The common answer to the outsourcing concern is to bring your documents into the context window — retrieve relevant material at query time, let the model reason over your data, and get domain-specific answers. Fine-tuning goes further: adjust the model’s weights on your proprietary corpus, and now you have something the competitor doesn’t.
Both are real techniques. Unfortunately, neither is what companies think they are.
RAG is only as good as your documentation, and most organizations’ internal documentation is a graveyard. Outdated wikis. Half-finished Confluence pages. Meeting notes nobody reviews. The reasoning still happens inside the vendor’s model. You’re supplying raw material to someone else’s factory.
Fine-tuning gives you a behavioral adjustment you cannot read. You cannot inspect what was learned, correct a specific misunderstanding, or explain to a stakeholder why the model believes what it believes. Notice that this is not a technical limitation likely to be solved next quarter — it’s fundamental to how weights encode information. If your knowledge strategy depends on artifacts you cannot open and verify independently, you don’t own that knowledge. You’re renting it, and the terms can change.
| Approach | Where reasoning lives | Inspectable | Portable |
|---|---|---|---|
| Prompting | Vendor model | — | — |
| RAG | Vendor model + your docs | partial | partial |
| Fine-tune | Vendor weights | — | — |
| Specs & decision tables | Your repository | yes | yes |
The Contract Won’t Save You
The other reassurance I hear is about the data agreement. Most enterprise AI contracts include a clause: your input won’t be used to train the model. The implicit assumption is that your competitive advantage lives in your private data, and as long as that stays private, it stays yours.
But think about where your subject matter experts actually learned what they know. Most of it came from public sources — papers, documentation, industry publications, open forums, conferences. The accumulated expertise of a senior engineer or analyst is not primarily made of company secrets. It’s made of years of engaging with publicly available knowledge and developing judgment about how to apply it.
AI companies don’t need your internal documents to replicate that. They already have access to the same sources your experts learned from. A sufficiently capable model trained on enough public data can often derive what your organization would conclude — not because it knows your business specifically, but because it knows the field deeply enough to reconstruct the reasoning.
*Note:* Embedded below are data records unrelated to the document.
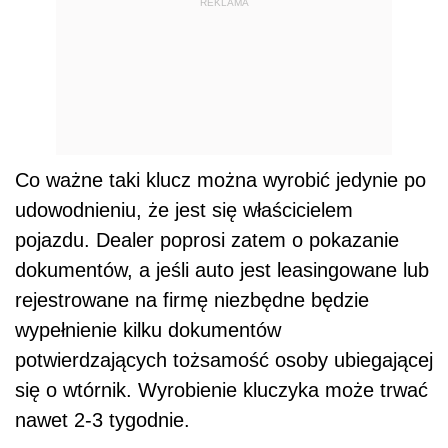
REKLAMA
Co ważne taki klucz można wyrobić jedynie po
udowodnieniu, że jest się właścicielem
pojazdu. Dealer poprosi zatem o pokazanie
dokumentów, a jeśli auto jest leasingowane lub
rejestrowane na firmę niezbędne będzie
wypełnienie kilku dokumentów
potwierdzających tożsamość osoby ubiegającej
się o wtórnik. Wyrobienie kluczyka może trwać
nawet 2-3 tygodnie.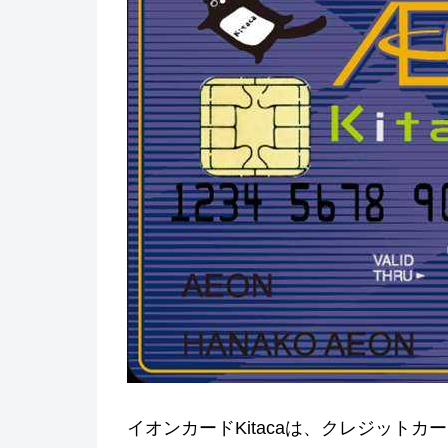
イオンカードKitacaは、クレジット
The contract keeps your specific data private. It doesn’t keep your expertise from being approximated.
So the erosion happens either way. Your differentiating factor was never the data. It was the people who could interpret it. And those people are now working alongside tools that are very good at interpretation.
The Actual Alternative
The tools aren’t the problem. The default workflow is.
Most organizations use AI as a substitute for knowledge accumulation. The alternative is to use it as an accelerant in the opposite direction. Have the model help formalize what your experts know. Turn conversations into structured decision records while the context is still fresh. Surface inconsistencies in your existing documentation and fill the gaps while the people who know are still around to review the output.
The goal is to produce artifacts that are human-readable, auditable, and owned by your organization. Not embeddings in a vector store that nobody can interpret. Not weights in a model you don’t control.
The companies that get this right will have the knowledge and the tools. The ones that don’t will have traded the former for the latter and won’t know it until a vendor changes something that isn’t in their control.
There’s a simple test for where you are right now: if the AI vendor went offline tomorrow, how much of your organization’s capability goes with it? If the answer is uncomfortable, that’s not a vendor dependency problem. That’s a measurement of what you’ve already given away.